Pejabat publik tidak boleh lepas tangan terhadap fenomena kekerasan anak dan perempuan dengan alasan apapun. Usaha memajang foto pelaku kejahatan memang belum pernah dilakukan, namun percobaannya juga perlu persiapan. Sementara itu, tindakan mengebiri kelamin pelaku kejahatan, kami anggap terlalu berlebihan dan tidak proporsional. Begitu pula, usaha melakukan pelarangan minuman berakohol tidak berhubungan akar masalah dan kompleksitas problematika kekerasan perempuan dan anak yang sedang kita hadapi.

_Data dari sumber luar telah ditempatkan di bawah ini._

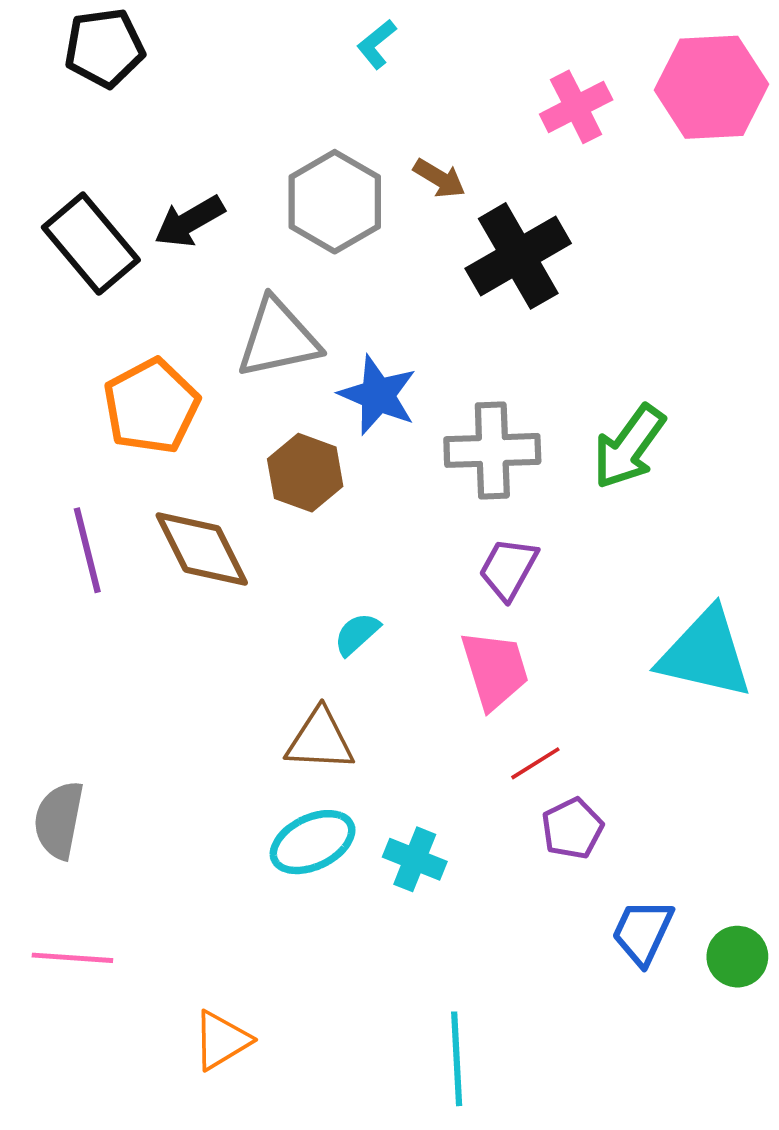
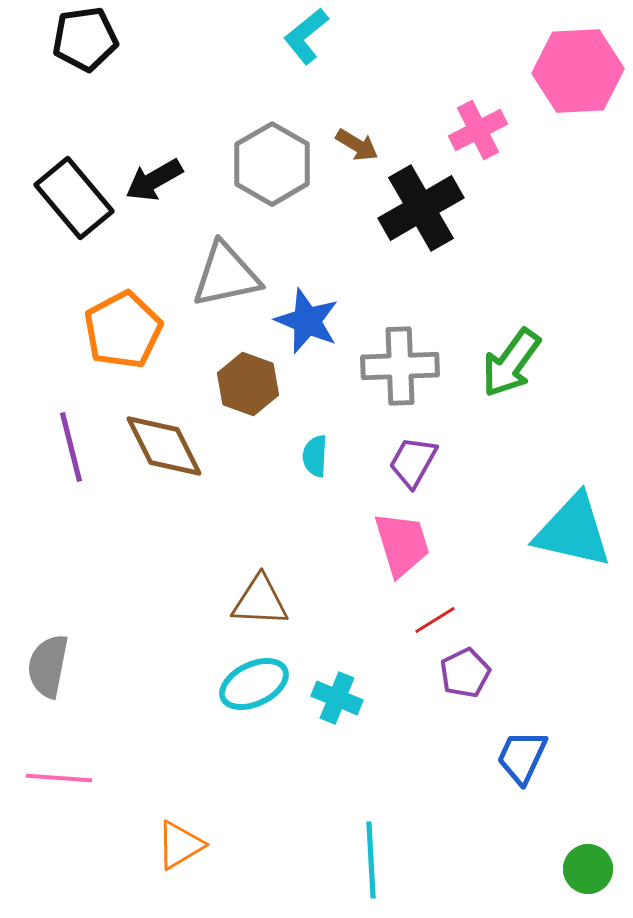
cyan L-shape: (377, 44) -> (306, 36), size x1.4
pink cross: (576, 107) -> (478, 130), moved
cyan semicircle: (357, 634) -> (315, 456), moved, turned -45
green circle: (737, 957) -> (588, 869), moved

Walaupun tindakan kriminal yang menimpa YY tidak bisa dimaafkan dan patut dihukum sesuai aturan yang berlaku, namun mengebiri kelamin para pelaku yang masih berusia anak-anak, tidak serta-merta menciptakan insentif agar tidak ada lagi perilaku pemerkosaan di masa mendatang. Pihak yang berwenang perlu menciptakan disinsentif bagi korban dan pelaku kejahatan. Selain itu, perlu ada insentif yang tepat bagi penegak hukum maupun masyarakat umum agar kekerasan anak dan perempuan dapat dihapuskan dari bumi pertiwi.
Dalam jangka panjang, keterlibatan orang tua, guru, dan manajemen sekolah dalam pendidikan seksualitas yang benar dan tepat di sekolah menjadi kebutuhan di tengah terpaan sosial media dan kecanggihan teknologi informasi. Indonesia perlu memetik manfaat kecepatan perkembangan teknologi informasi bagi kemajuan peradaban manusia Indonesia.

Muhamad Iksan (Iksan) adalah Pendiri dan Presiden Youth Freedom Network (YFN), Indonesia. YFN berulang tahun pertama pada 28 Oktober 2010, bertempatan dengan hari Sumpah Pemuda. Iksan, juga berprofesi sebagai seorang dosen dan Peneliti Paramadina Public Policy Institute (PPPI), Jakarta. Alumni Universitas Indonesia dan Paramadina Graduate School ini telah menulis buku dan berbagai artikel menyangkut isu Kebijakan Publik. (public policy). Sebelum bergabung dengan Paramadina sejak 2012, Iksan berkarier sebagai pialang saham di perusahaan Sekuritas BUMN. Ia memiliki passion untuk mempromosikan gagasan ekonomi pasar, penguatan masyarakat sipil, serta tata kelola yang baik dalam meningkatkan kualitas kebijakan publik di Indonesia.